Like most other professional players of a fiendishly difficult game that, in Rory McIlroy’s words this week, is getting “more and more competitive,” Taylor employs a growing phalanx of data-centric advisers: a swing coach, a physiotherapist, a sports psychologist, a trainer. (Golfers are fitter today, for instance, because strength yields higher swing speeds; higher swing speeds correlate directly to greater distance; distance correlates to lower scores.)
“Dave wears all those hats,” Taylor says, even if the caddie’s effect on his score can’t be quantitatively measured. “A lot of teachers can help us outside the ropes, but they can’t do anything inside them, during play.
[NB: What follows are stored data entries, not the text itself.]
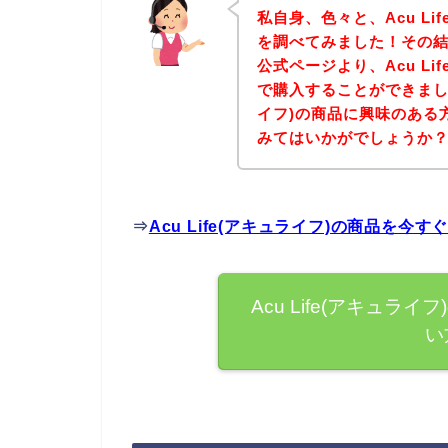
私自身、色々と、Acu Li
を調べてみました！その結果、
公式ページより、Acu Li
で購入することができましたよ
イフ)の商品に興味のある
みてはいかがでしょうか
⇒
Acu Life(アキュライフ)の商品を
Acu Life(アキュ
い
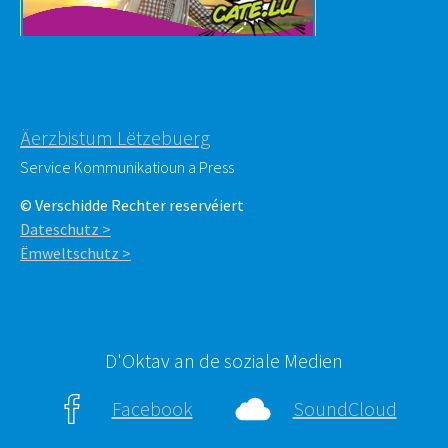
Äerzbistum Lëtzebuerg
Service Kommunikatioun a Press
© Verschidde Rechter reservéiert
Dateschutz >
Ëmweltschutz >
D'Oktav an de soziale Medien
Facebook
SoundCloud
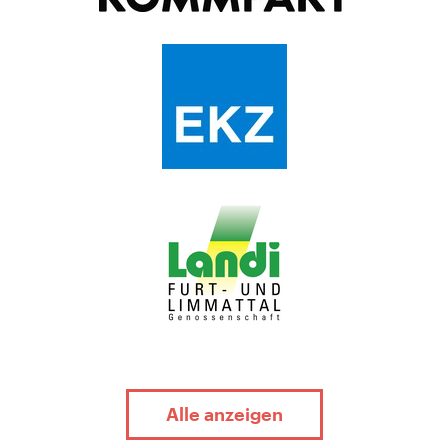
Alle anzeigen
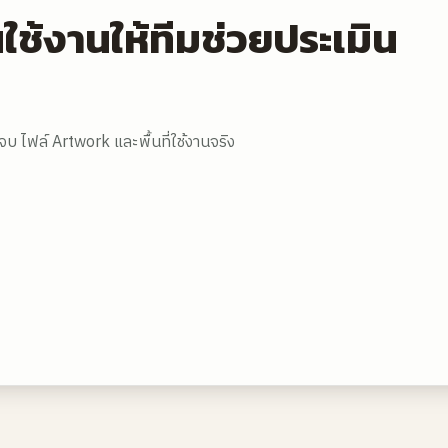
นใช้งานให้ทีมช่วยประเมิน
นจบ ไฟล์ Artwork และพื้นที่ใช้งานจริง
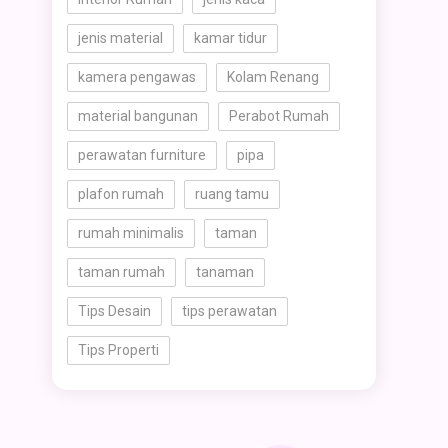
jenis material
kamar tidur
kamera pengawas
Kolam Renang
material bangunan
Perabot Rumah
perawatan furniture
pipa
plafon rumah
ruang tamu
rumah minimalis
taman
taman rumah
tanaman
Tips Desain
tips perawatan
Tips Properti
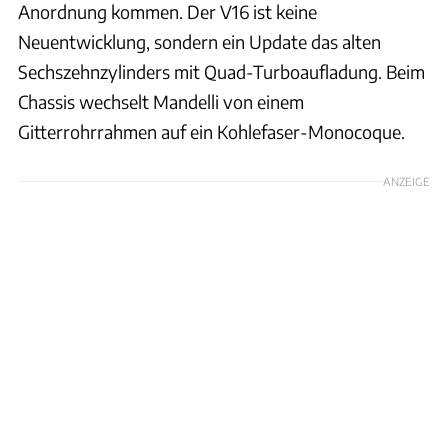
Anordnung kommen. Der V16 ist keine
Neuentwicklung, sondern ein Update das alten
Sechszehnzylinders mit Quad-Turboaufladung. Beim
Chassis wechselt Mandelli von einem
Gitterrohrrahmen auf ein Kohlefaser-Monocoque.
ANZEIGE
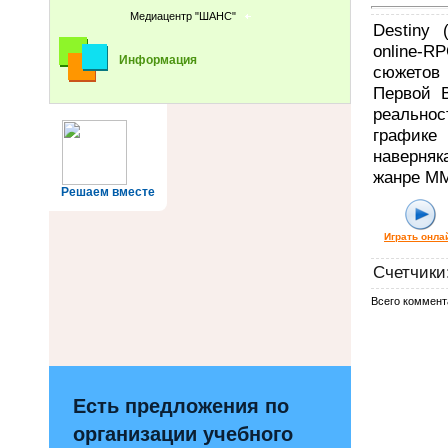
Медиацентр "ШАНС"
Destiny 
online-
Информация
сюжетов 
Первой В
реально
графике
наверняк
жанре M
Решаем вместе
Играть онла
Счетчики
Всего коммент
Есть предложения по
организации учебного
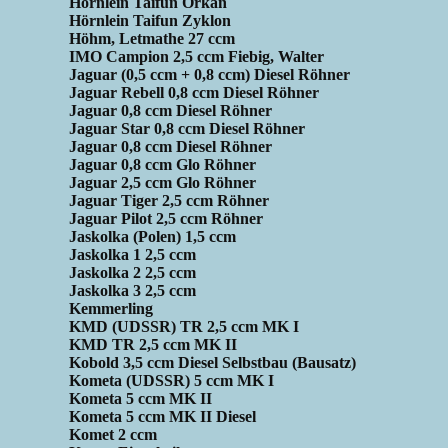
Hörnlein Taifun Orkan
Hörnlein Taifun Zyklon
Höhm, Letmathe 27 ccm
IMO Campion 2,5 ccm Fiebig, Walter
Jaguar (0,5 ccm + 0,8 ccm) Diesel Röhner
Jaguar Rebell 0,8 ccm Diesel Röhner
Jaguar 0,8 ccm Diesel Röhner
Jaguar Star 0,8 ccm Diesel Röhner
Jaguar 0,8 ccm Diesel Röhner
Jaguar 0,8 ccm Glo Röhner
Jaguar 2,5 ccm Glo Röhner
Jaguar Tiger 2,5 ccm Röhner
Jaguar Pilot 2,5 ccm Röhner
Jaskolka (Polen) 1,5 ccm
Jaskolka 1 2,5 ccm
Jaskolka 2 2,5 ccm
Jaskolka 3 2,5 ccm
Kemmerling
KMD (UDSSR) TR 2,5 ccm MK I
KMD TR 2,5 ccm MK II
Kobold 3,5 ccm Diesel Selbstbau (Bausatz)
Kometa (UDSSR) 5 ccm MK I
Kometa 5 ccm MK II
Kometa 5 ccm MK II Diesel
Komet 2 ccm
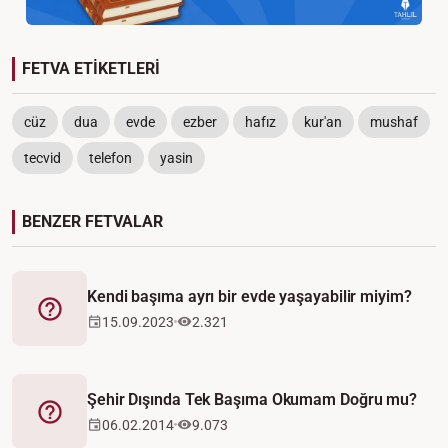
FETVA ETİKETLERİ
cüz
dua
evde
ezber
hafız
kur'an
mushaf
tecvid
telefon
yasin
BENZER FETVALAR
Kendi başıma ayrı bir evde yaşayabilir miyim?
Fetva
15.09.2023
2.321
Şehir Dışında Tek Başıma Okumam Doğru mu?
Fetva
06.02.2014
9.073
Dave’s the only person there that can give me advice where my mindset is at. So caddies are extremely necessary.” Caddies are the human antidote to data-overload. Markle will tell Taylor he’s walking too fast, and to keep his head up while he does – anything to break whatever spell of darkness might be forming in the cranium of a professional golfer trying frantically to stay calm. Markle tells Taylor he’s a good golfer every single day. “Probably the hardest time for Dave,” Taylor says, “is when to step in, if things aren’t going great – what to say, and how to say it.” Or as Sahl puts it, “We’re not going to advise them where not to hit. We’re going to tell them where to hit it. They prefer that.”
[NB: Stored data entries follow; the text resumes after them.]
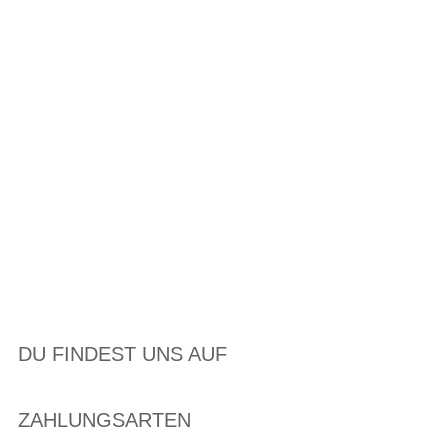
DU FINDEST UNS AUF
ZAHLUNGSARTEN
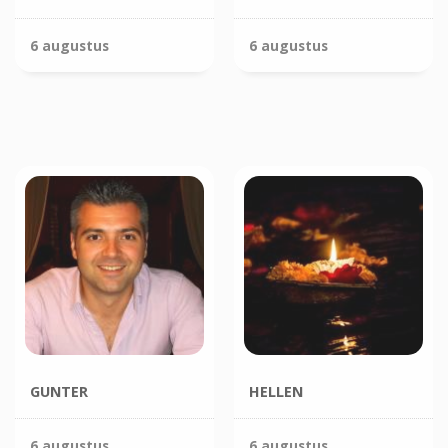
6 augustus
6 augustus
GUNTER
HELLEN
6 augustus
6 augustus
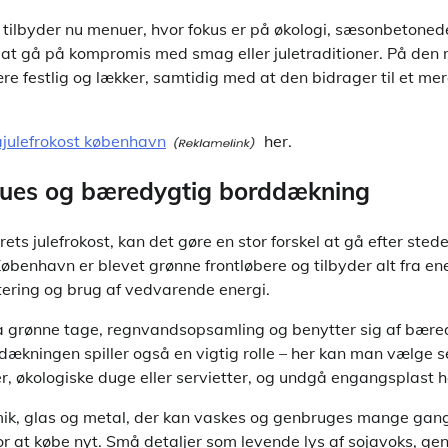
tilbyder nu menuer, hvor fokus er på økologi, sæsonbetoned
 at gå på kompromis med smag eller juletraditioner. På den
ære festlig og lækker, samtidig med at den bidrager til et me
ajulefrokost københavn
her.
enues og bæredygtig borddækning
rets julefrokost, kan det gøre en stor forskel at gå efter stede
 København er blevet grønne frontløbere og tilbyder alt fra 
ortering og brug af vedvarende energi.
a grønne tage, regnvandsopsamling og benytter sig af bære
ækningen spiller også en vigtig rolle – her kan man vælge s
, økologiske duge eller servietter, og undgå engangsplast he
ik, glas og metal, der kan vaskes og genbruges mange gange,
or at købe nyt. Små detaljer som levende lys af sojavoks, g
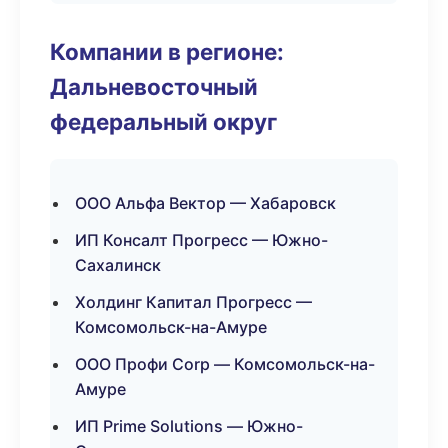
Компании в регионе:
Дальневосточный
федеральный округ
ООО Альфа Вектор — Хабаровск
ИП Консалт Прогресс — Южно-
Сахалинск
Холдинг Капитал Прогресс —
Комсомольск-на-Амуре
ООО Профи Corp — Комсомольск-на-
Амуре
ИП Prime Solutions — Южно-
Back in the tent known as the caddies lounge (all-day hot meals, masseuse, barber, WiFi, golf-related pinball, two TV screens, clothing shop), Nik Kroisi, the Boston-based caddy of Utah golfer Zac Blair, has just come in from walking the course. The pair arrived last Monday, played a round at the Toronto Golf Club, slipped in nine holes of practice in Hamilton on Tuesday and played in the Pro-Am exhibition Wednesday. Kroisi also walked and noted the course over those two days. Something must be working: as of this writing, the 33 year old Blair – 10 years in the PGA, no wins, but nearly $7.5-million in winnings, mostly from top 10 finishes – was tied for 15th at three-under par.
Kroisi’s thrilled. He wants to caddy as long as he can. He loves golf – the strategy, the mental challenge, the details, the lush green links. “It’s like a dream job for me,” he says, quietly rubbing water on his head to cool down. “I get to be inside the ropes, feel the juices. But I don’t have to make the shots.”
That’s the professional caddie’s silver lining: if you carry the bag, you don’t have to endure the agony of playing.